Using Direct Model References

# Direct provider:model format (escape hatch)
request = LLMRequest(
    model="anthropic:claude-sonnet-4-5-20250929",
    messages=[Message(role="user", content="Hello")]
)

# Or specific versions
request = LLMRequest(
    model="openai:gpt-4o",
    messages=[Message(role="user", content="Hello")]
)

Temperature Control

# Creative writing (higher temperature)
request = LLMRequest(
    model="creative-writer",  # Your alias for creative tasks
    messages=[Message(role="user", content="Write a poem")],
    temperature=1.2  # More random/creative
)

# Factual responses (lower temperature)
request = LLMRequest(
    model="factual-responder",  # Your alias for factual tasks
    messages=[Message(role="user", content="What is 2+2?")],
    temperature=0.2  # More deterministic
)

Token Limits

# Limit response length
request = LLMRequest(
    model="summarizer",  # Your summarization alias
    messages=[Message(role="user", content="Summarize this...")],
    max_tokens=100  # Cap at 100 tokens
)

Error Handling

from llmring import (
    LLMRing,
    LLMRequest,
    Message,
    ProviderAuthenticationError,
    ModelNotFoundError,
    ProviderRateLimitError,
    ProviderTimeoutError,
    ProviderNotFoundError
)

async with LLMRing() as service:
    try:
        request = LLMRequest(
            model="chatbot",  # Your conversational alias
            messages=[Message(role="user", content="Hello")]
        )
        response = await service.chat(request)

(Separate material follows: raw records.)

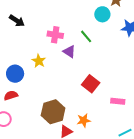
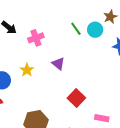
pink cross: (55, 35) -> (36, 38), moved, turned -35
green line: (86, 36) -> (76, 29), moved

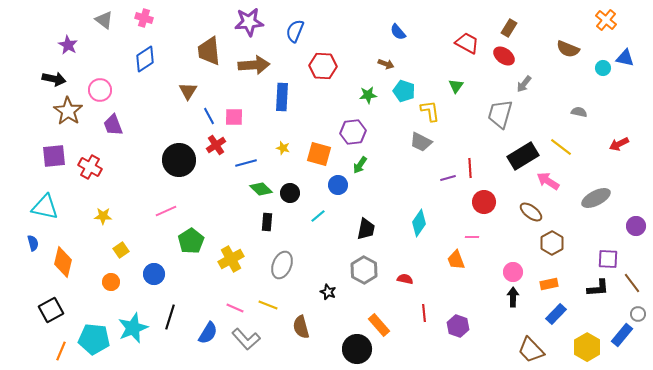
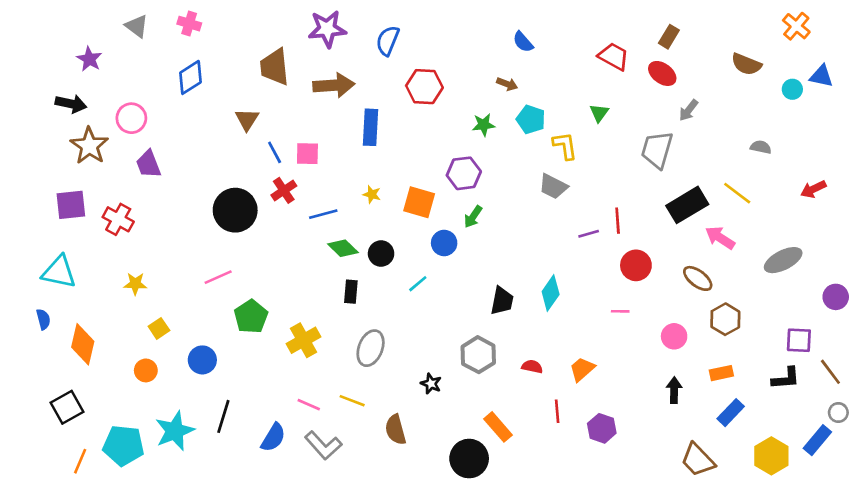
black trapezoid: (366, 229) -> (502, 301), moved
orange trapezoid: (456, 260) -> (582, 369), moved, turned 70
pink circle: (513, 272) -> (674, 336), moved

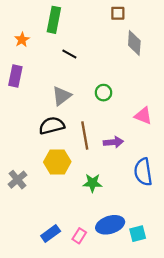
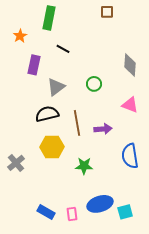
gray diamond: (134, 43) -> (130, 65), moved
purple rectangle: (15, 76) -> (34, 65), moved
blue rectangle: (51, 234) -> (46, 212), turned 66
pink rectangle: (79, 236) -> (72, 214), turned -40

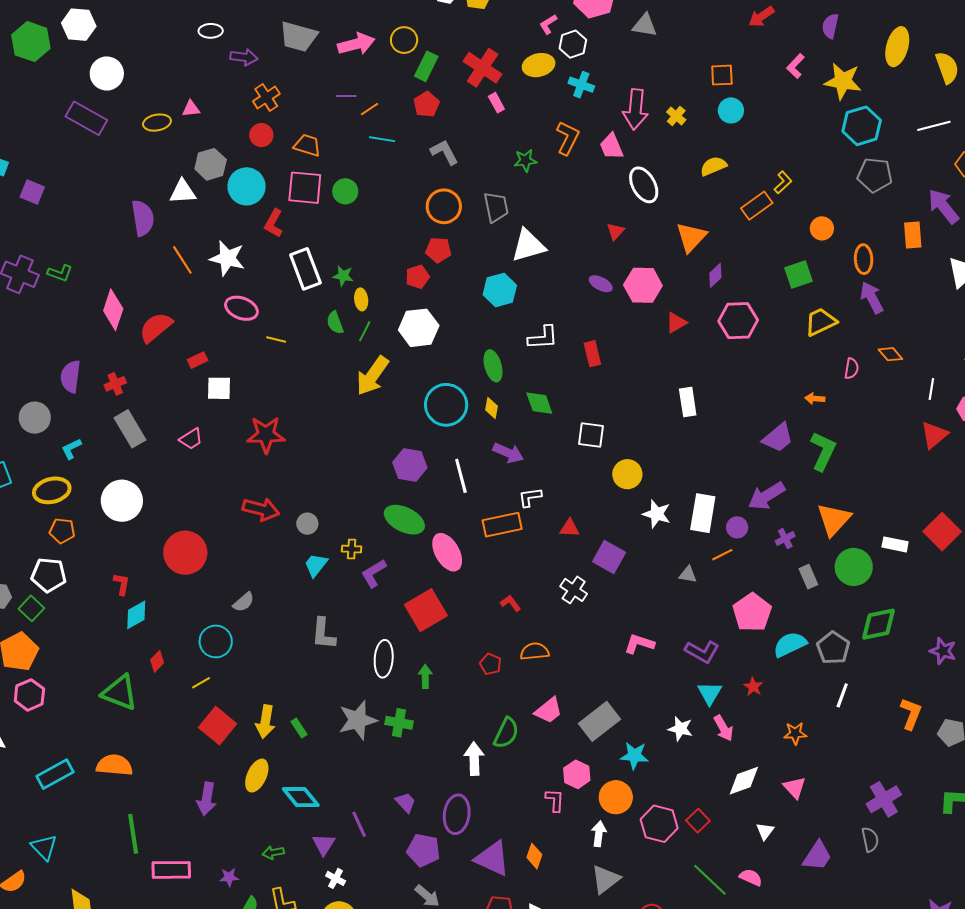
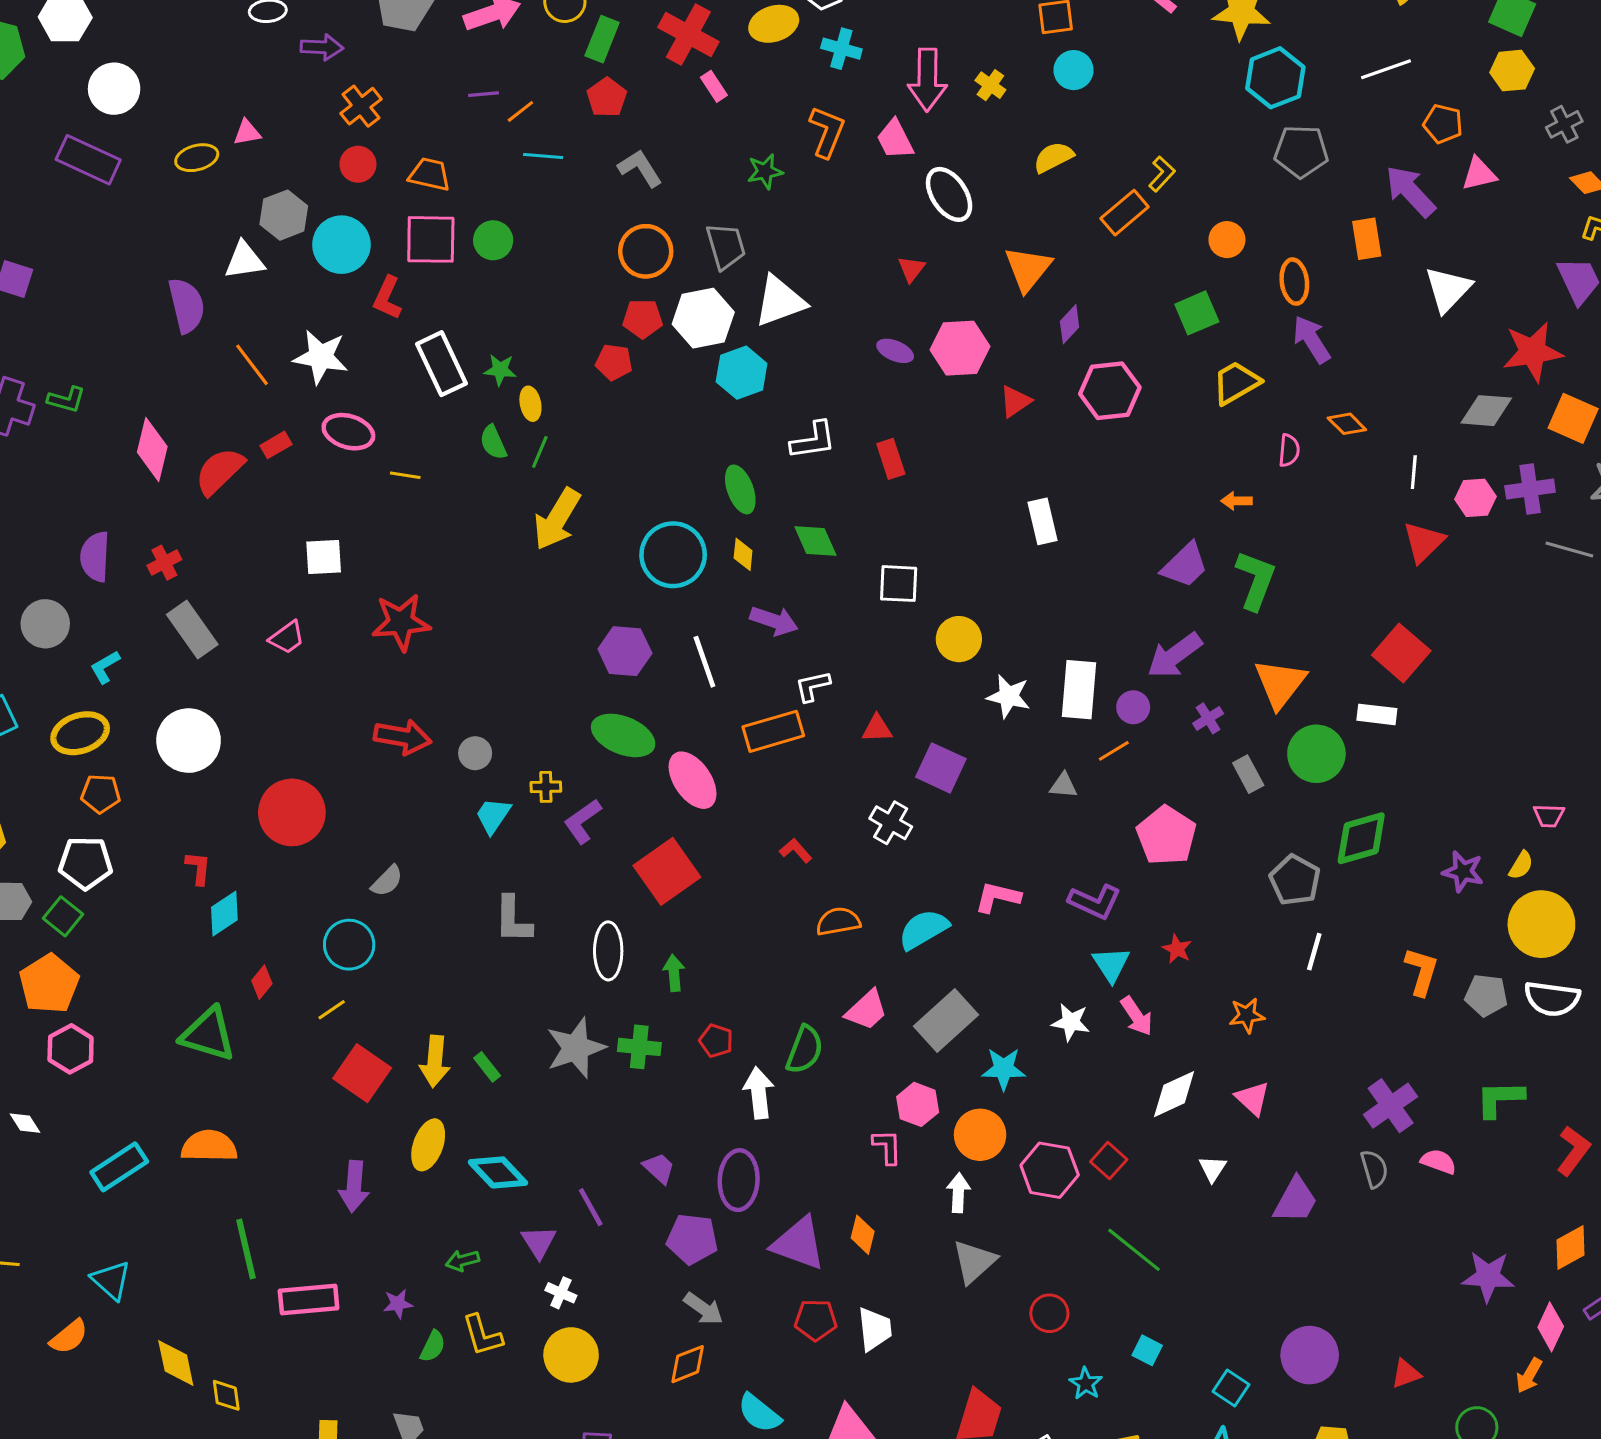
red pentagon: (417, 277) -> (614, 362), turned 30
white hexagon: (419, 328) -> (703, 318), moved
red rectangle: (198, 360) -> (276, 445), moved
red square: (942, 532) -> (1401, 653), moved
cyan semicircle: (790, 644) -> (923, 929), moved
red pentagon: (490, 664) -> (716, 1041), moved
pink semicircle: (751, 877) -> (1438, 1162), moved

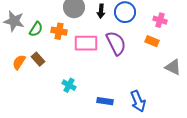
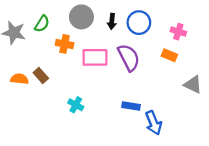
green semicircle: (36, 29) -> (42, 24), moved
orange semicircle: (19, 62) -> (19, 79), turned 63
blue rectangle: (105, 101) -> (131, 106), moved

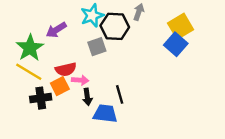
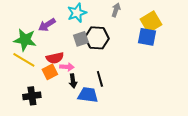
black hexagon: (115, 26) -> (97, 38), moved
blue square: (176, 44) -> (147, 37), turned -30
green star: (30, 48) -> (25, 40), turned -30
black cross: (41, 98) -> (32, 96), moved

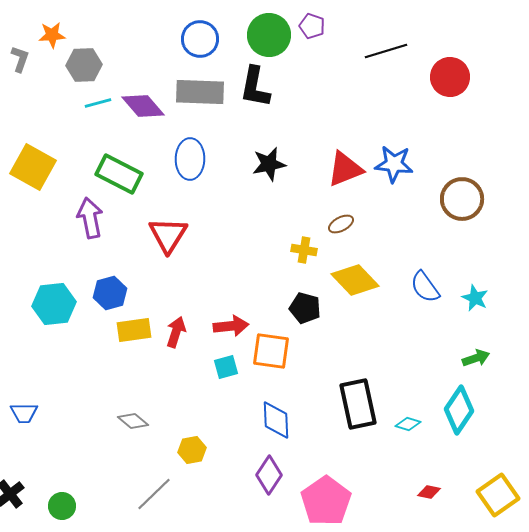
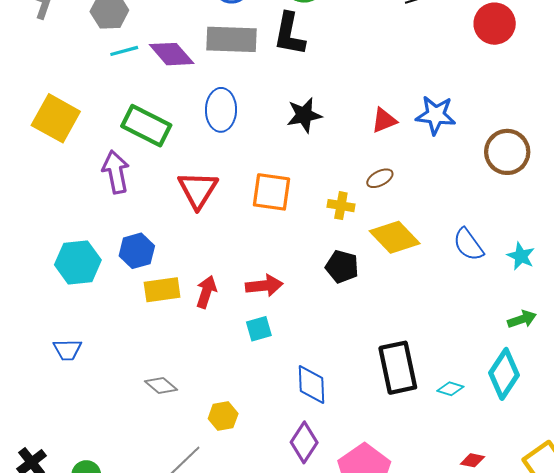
red triangle: (345, 169) -> (384, 120), size x0.7
orange square: (271, 351) -> (271, 192), moved
blue trapezoid: (24, 413) -> (67, 350), moved

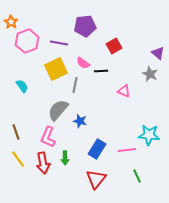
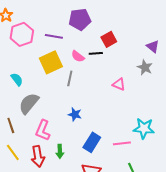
black line: (101, 71) -> (96, 53), moved
gray semicircle: (58, 110) -> (29, 103), moved

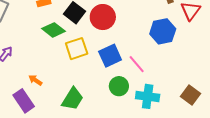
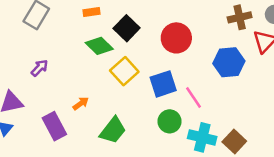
red circle: (103, 17) -> (176, 38), moved
yellow square: (77, 49) -> (124, 71), turned -30
orange arrow: (35, 80) -> (81, 104), moved, turned 104
brown square: (191, 95) -> (234, 142), moved

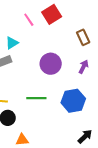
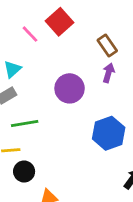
purple arrow: (83, 67) -> (109, 73), moved
green line: (36, 98) -> (25, 123), moved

    except ProviderAuthenticationError:
        print("Invalid API key - check environment variables")

    except ModelNotFoundError as e:
        print(f"Model not available: {e}")

    except ProviderRateLimitError as e:
        print(f"Rate limited - retry after {e.retry_after}s")

    except ProviderTimeoutError:
        print("Request timed out")

    except ProviderNotFoundError:
        print("Provider not configured - check API keys")

Common Mistakes

Wrong: Forgetting Context Manager

# DON'T DO THIS - resources not cleaned up
service = LLMRing()
response = await service.chat(request)
# Forgot to call close()!

Right: Use Context Manager

# DO THIS - automatic cleanup
async with LLMRing() as service:
    response = await service.chat(request)

Wrong: Invalid Message Role

# DON'T DO THIS - invalid role
message = Message(role="admin", content="Hello")

Right: Use Valid Roles

# DO THIS - valid roles only
message = Message(role="user", content="Hello")
# Valid: "system", "user", "assistant", "tool"

Wrong: Missing Model

# DON'T DO THIS - no model specified and no lockfile
request = LLMRequest(
    messages=[Message(role="user", content="Hello")]
)

Right: Use Semantic Alias from Lockfile

# DO THIS - use your semantic alias
request = LLMRequest(
    model="chatbot",  # or "anthropic:claude-sonnet-4-5-20250929" for direct reference
    messages=[Message(role="user", content="Hello")]
)

Profiles: Environment-Specific Configuration

Use different models for different environments:

# Set profile via environment variable
# export LLMRING_PROFILE=dev

# Or in code
async with LLMRing() as service:
    # Uses 'dev' profile bindings (cheaper models)
    response = await service.chat(request, profile="dev")

    # Uses 'prod' profile bindings (higher quality)
    response = await service.chat(request, profile="prod")

See llmring-lockfile skill for full profile documentation.

Related Skills

  • llmring-streaming - Stream responses for real-time output
  • llmring-tools - Function calling and tool use
  • llmring-structured - JSON schema for structured output
  • llmring-lockfile - Configure aliases and profiles
  • llmring-providers - Multi-provider patterns and raw SDK access

Provider Support

Provider Initialization Example
OpenAI Set OPENAI_API_KEY model="openai:gpt-4o"
Anthropic Set ANTHROPIC_API_KEY model="anthropic:claude-sonnet-4-5-20250929"
Google Set GOOGLE_GEMINI_API_KEY model="google:gemini-2.5-pro"
Ollama Runs automatically model="ollama:llama3"

All providers work with the same unified API - no code changes needed to switch providers.